» **WHAT TO DO**
Please work out how many lines in the records below include the word "deben", and reply with that number only.

[Stored dataset items]
—————

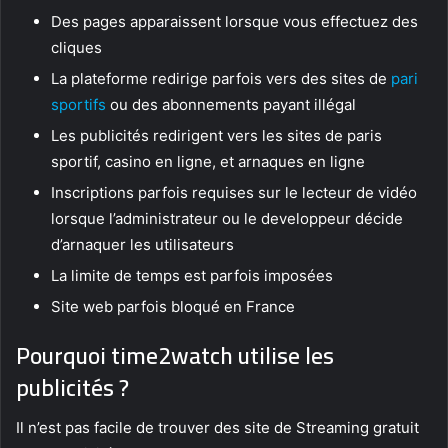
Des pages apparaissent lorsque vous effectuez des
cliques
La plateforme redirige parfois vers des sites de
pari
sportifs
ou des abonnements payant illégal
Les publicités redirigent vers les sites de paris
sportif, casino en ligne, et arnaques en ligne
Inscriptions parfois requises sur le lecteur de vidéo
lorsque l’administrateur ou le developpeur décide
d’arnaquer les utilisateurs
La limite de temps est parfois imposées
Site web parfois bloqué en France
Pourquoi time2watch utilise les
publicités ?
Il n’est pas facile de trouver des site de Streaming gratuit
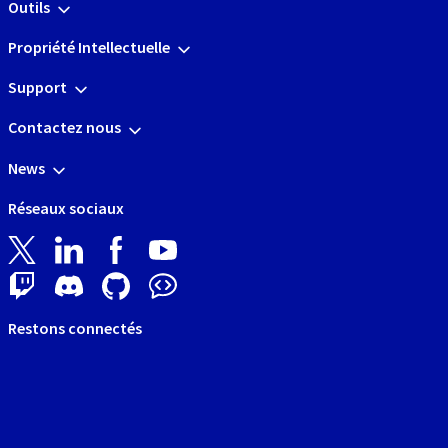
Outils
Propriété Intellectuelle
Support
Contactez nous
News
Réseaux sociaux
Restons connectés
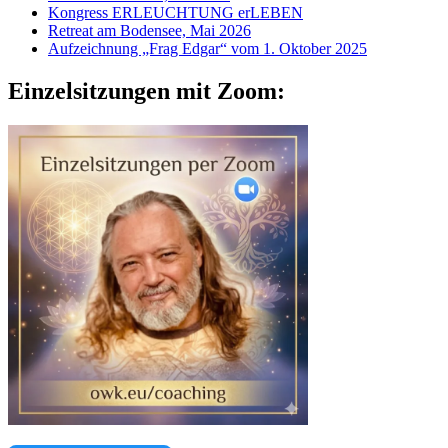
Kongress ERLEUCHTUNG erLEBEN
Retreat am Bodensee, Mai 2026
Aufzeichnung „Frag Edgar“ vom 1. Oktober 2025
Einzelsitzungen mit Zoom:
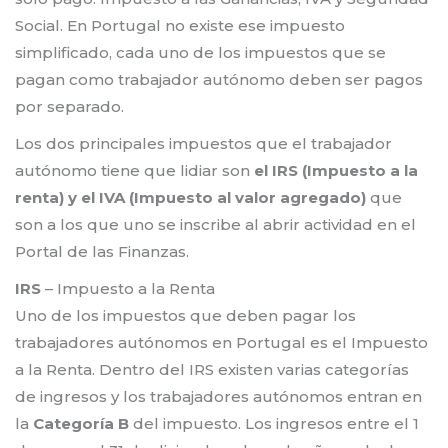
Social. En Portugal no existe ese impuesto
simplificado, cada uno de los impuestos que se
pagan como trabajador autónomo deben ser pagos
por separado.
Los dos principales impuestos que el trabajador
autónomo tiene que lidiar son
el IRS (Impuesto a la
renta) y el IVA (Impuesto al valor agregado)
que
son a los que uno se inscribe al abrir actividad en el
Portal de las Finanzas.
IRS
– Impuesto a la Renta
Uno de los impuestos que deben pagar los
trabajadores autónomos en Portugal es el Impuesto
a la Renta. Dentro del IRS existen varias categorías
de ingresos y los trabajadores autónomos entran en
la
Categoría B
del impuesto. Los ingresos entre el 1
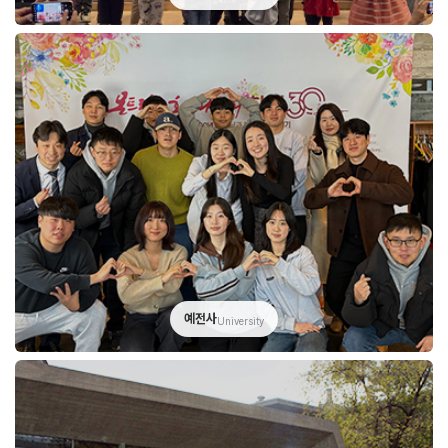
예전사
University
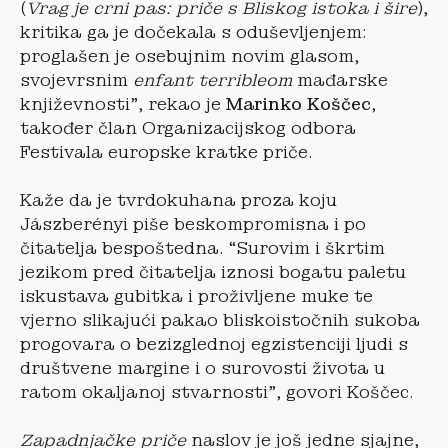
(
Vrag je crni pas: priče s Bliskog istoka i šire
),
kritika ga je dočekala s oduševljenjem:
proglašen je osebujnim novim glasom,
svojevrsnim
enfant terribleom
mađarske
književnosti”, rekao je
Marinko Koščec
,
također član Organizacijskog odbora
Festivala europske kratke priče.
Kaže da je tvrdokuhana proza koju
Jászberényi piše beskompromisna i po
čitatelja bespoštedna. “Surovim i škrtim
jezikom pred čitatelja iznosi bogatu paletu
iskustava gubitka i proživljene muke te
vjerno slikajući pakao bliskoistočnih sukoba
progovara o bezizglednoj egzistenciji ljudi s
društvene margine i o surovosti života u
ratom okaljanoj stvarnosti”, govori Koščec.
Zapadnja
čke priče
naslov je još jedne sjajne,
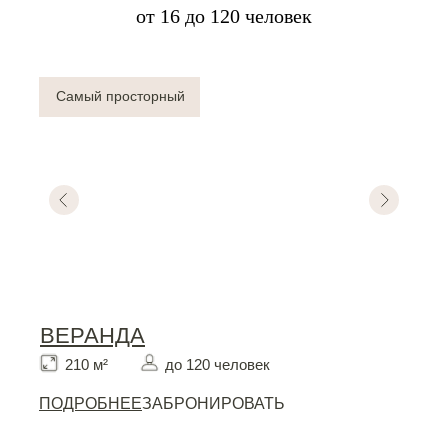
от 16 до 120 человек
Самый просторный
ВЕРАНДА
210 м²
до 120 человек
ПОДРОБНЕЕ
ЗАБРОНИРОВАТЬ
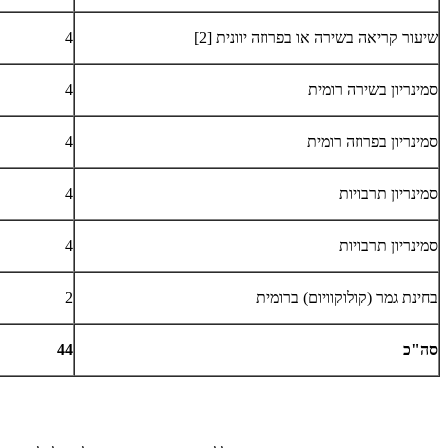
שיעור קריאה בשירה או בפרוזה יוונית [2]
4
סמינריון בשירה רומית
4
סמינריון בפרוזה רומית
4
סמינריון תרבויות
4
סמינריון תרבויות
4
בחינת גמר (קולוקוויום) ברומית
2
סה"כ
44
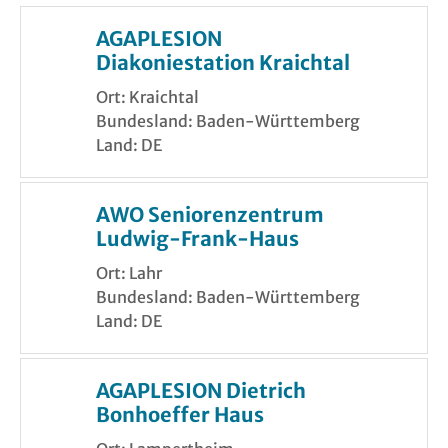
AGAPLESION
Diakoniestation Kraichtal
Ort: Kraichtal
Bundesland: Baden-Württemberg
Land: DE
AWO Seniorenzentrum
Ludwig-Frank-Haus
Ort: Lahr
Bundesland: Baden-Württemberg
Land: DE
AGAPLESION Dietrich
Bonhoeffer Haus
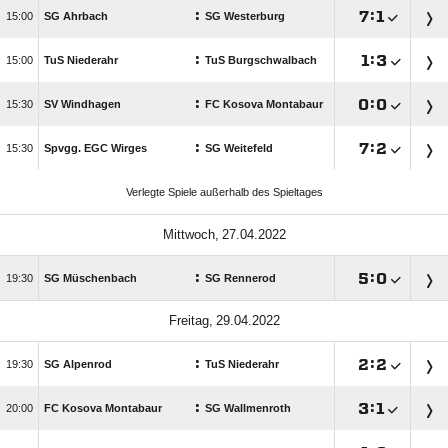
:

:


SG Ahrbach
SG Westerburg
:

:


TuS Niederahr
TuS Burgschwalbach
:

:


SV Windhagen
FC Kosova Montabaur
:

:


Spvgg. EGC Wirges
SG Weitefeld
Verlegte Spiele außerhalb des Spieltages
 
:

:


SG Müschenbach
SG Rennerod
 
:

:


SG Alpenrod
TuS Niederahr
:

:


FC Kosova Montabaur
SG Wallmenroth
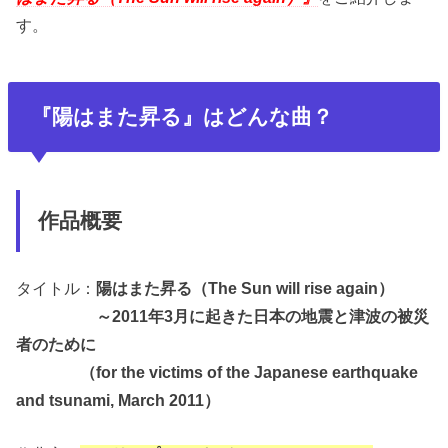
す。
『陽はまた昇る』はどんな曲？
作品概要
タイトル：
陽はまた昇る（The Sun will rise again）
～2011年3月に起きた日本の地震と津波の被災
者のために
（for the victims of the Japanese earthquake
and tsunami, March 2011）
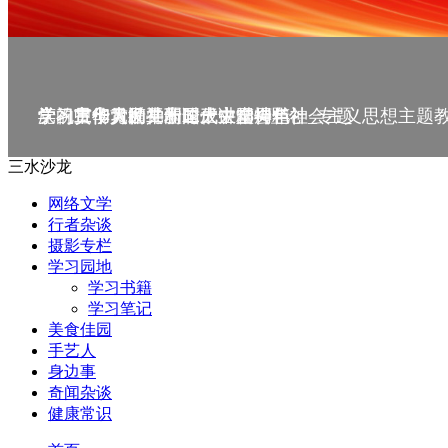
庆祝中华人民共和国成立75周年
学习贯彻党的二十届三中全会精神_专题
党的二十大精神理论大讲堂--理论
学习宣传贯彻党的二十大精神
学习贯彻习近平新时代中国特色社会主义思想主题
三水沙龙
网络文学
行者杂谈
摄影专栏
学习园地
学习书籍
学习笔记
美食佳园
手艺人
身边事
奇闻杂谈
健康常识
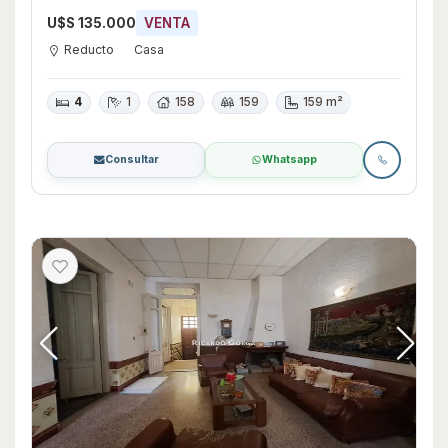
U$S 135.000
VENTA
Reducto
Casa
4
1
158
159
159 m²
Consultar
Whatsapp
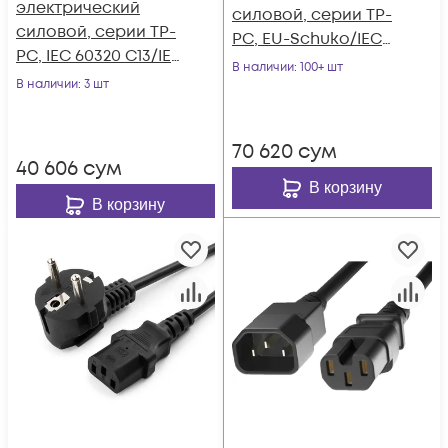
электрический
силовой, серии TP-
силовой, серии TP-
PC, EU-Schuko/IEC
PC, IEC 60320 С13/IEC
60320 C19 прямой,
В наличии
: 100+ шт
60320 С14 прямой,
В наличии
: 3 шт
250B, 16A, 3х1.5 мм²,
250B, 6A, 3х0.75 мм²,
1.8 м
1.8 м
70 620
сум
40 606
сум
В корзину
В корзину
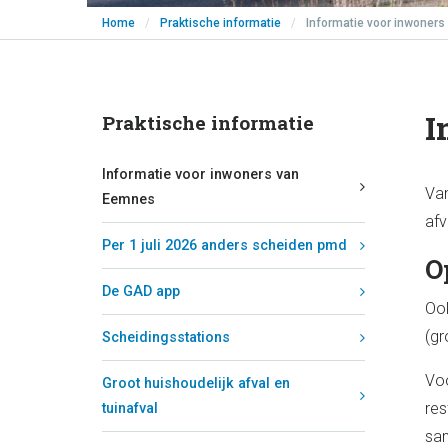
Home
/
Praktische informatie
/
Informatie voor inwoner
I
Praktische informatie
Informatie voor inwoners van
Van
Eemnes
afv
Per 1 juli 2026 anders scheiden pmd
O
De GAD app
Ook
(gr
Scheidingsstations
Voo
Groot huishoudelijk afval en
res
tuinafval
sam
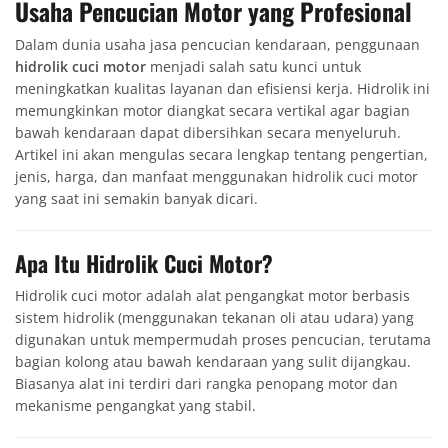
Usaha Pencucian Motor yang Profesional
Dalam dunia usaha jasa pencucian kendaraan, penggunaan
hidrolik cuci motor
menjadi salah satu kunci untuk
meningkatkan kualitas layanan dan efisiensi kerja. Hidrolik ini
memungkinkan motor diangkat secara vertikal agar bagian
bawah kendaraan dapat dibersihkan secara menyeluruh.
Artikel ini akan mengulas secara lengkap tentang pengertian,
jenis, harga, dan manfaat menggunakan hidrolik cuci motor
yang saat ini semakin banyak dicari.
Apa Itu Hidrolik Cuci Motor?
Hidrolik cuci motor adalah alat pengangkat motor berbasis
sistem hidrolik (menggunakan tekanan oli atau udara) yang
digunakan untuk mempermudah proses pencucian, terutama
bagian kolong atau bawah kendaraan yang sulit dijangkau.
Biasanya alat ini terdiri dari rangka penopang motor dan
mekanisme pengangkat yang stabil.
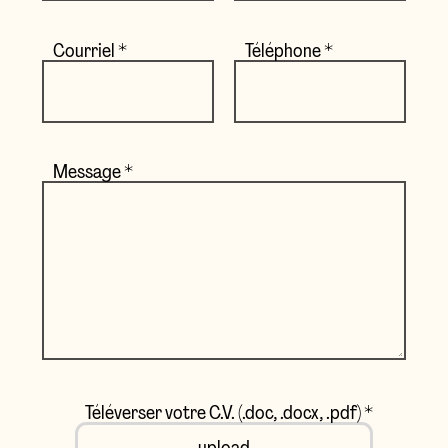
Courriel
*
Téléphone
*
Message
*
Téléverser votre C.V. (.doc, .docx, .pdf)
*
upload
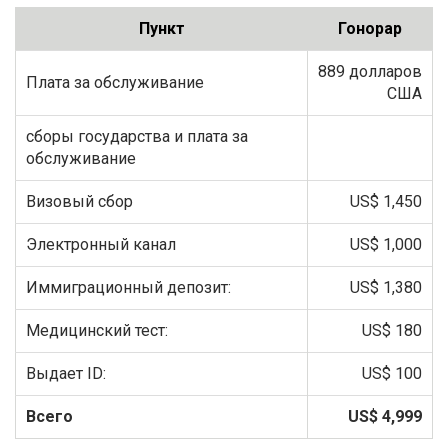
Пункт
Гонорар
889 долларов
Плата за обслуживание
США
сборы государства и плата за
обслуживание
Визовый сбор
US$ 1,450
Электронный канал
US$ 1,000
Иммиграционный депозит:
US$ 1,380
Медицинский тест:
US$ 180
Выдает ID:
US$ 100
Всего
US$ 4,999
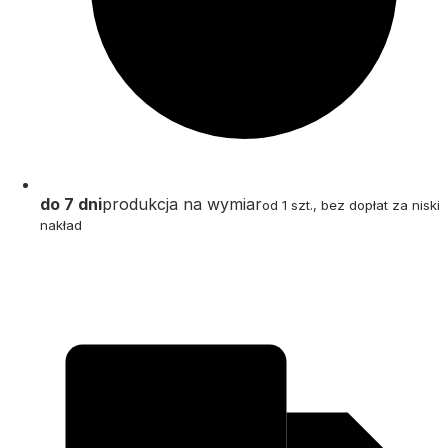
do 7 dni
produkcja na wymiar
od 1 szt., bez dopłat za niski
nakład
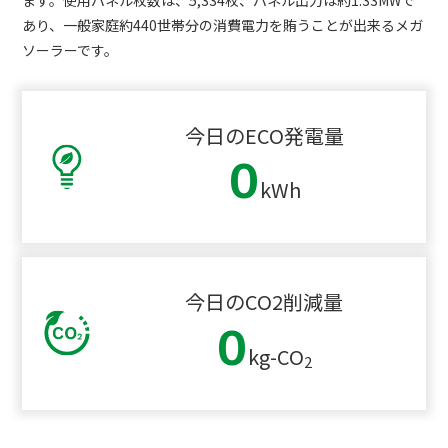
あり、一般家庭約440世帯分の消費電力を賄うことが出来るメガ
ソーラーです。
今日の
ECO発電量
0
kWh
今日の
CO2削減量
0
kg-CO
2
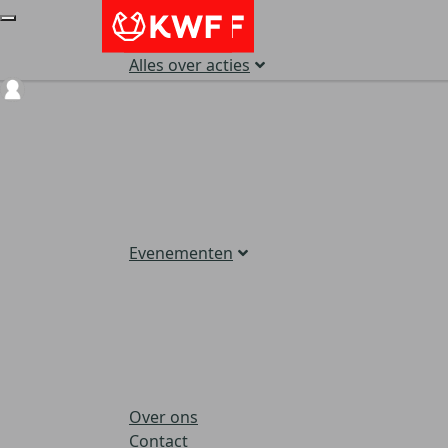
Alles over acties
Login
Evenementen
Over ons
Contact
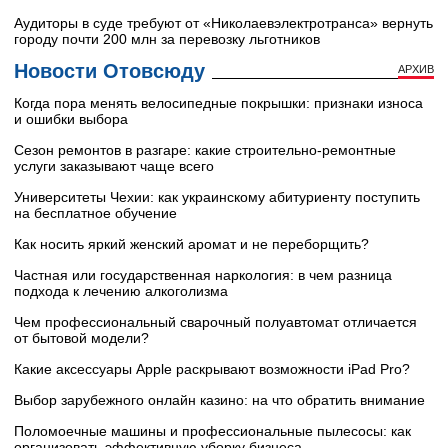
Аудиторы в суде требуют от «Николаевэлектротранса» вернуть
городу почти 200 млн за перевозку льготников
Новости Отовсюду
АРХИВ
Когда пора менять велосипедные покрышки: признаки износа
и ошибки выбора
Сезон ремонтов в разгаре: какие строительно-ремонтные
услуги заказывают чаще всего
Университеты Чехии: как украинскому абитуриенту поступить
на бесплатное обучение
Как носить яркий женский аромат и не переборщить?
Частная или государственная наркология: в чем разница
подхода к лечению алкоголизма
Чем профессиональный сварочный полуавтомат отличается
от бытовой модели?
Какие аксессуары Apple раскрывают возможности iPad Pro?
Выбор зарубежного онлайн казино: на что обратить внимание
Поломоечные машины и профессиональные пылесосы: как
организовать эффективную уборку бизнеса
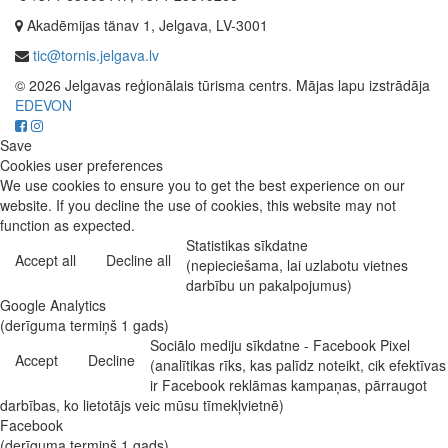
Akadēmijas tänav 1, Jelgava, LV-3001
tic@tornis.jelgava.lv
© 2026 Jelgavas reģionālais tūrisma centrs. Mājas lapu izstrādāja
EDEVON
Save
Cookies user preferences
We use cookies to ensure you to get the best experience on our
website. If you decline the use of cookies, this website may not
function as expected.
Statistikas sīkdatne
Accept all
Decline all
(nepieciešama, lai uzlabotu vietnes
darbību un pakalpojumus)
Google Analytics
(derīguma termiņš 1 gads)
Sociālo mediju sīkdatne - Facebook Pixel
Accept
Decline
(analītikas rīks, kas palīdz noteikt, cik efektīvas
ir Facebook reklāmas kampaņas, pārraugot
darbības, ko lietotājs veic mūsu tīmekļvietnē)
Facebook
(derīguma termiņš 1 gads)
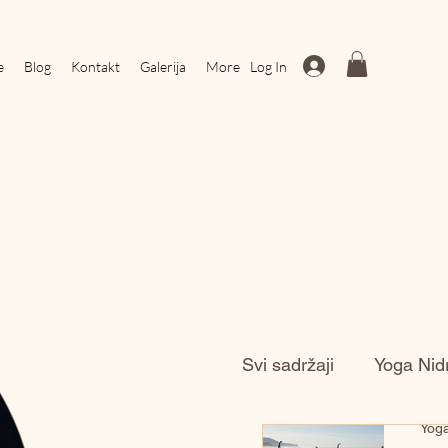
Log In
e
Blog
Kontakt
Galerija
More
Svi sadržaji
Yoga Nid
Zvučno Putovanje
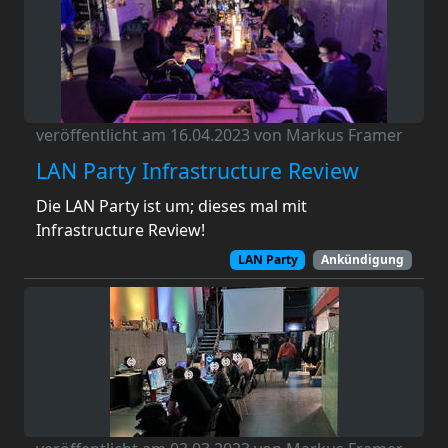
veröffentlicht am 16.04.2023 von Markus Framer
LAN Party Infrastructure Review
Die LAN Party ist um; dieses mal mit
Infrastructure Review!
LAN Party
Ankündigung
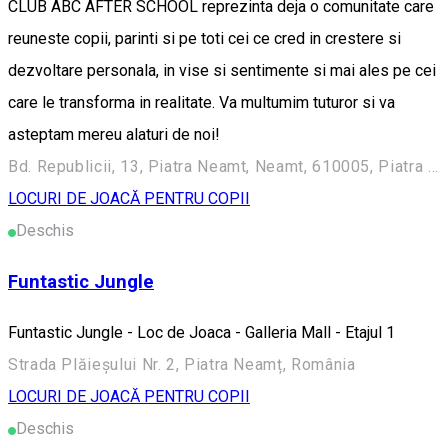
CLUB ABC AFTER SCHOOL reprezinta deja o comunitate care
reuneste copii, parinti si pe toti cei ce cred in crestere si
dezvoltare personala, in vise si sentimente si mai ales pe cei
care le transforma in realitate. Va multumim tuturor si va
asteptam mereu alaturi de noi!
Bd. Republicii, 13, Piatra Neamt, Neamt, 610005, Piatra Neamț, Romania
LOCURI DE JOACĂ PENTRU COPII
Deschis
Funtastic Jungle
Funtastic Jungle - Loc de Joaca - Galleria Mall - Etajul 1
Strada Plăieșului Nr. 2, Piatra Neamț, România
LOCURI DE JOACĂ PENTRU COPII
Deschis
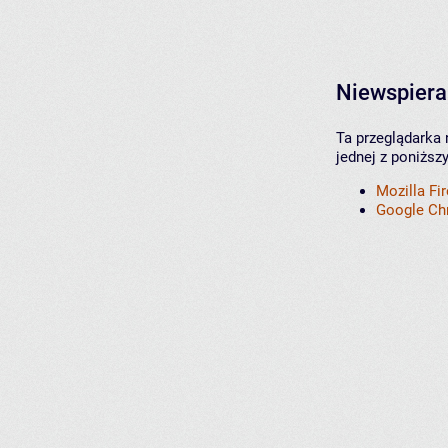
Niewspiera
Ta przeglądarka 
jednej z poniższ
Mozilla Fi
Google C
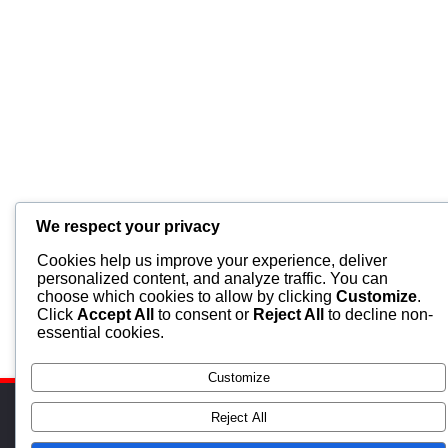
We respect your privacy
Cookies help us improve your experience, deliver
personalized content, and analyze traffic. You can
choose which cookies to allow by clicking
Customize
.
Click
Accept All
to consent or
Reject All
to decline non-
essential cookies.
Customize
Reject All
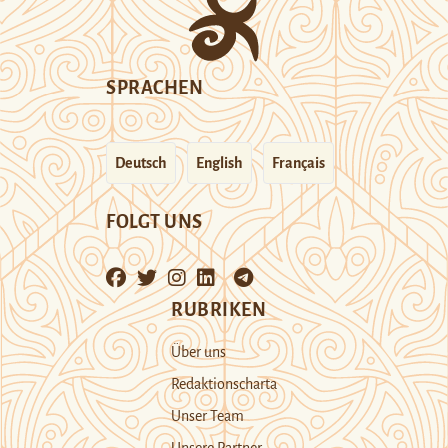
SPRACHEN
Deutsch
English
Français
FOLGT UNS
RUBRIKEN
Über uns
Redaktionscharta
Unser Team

—————

» **OUTPUT FOR THIS EXERCISE**
2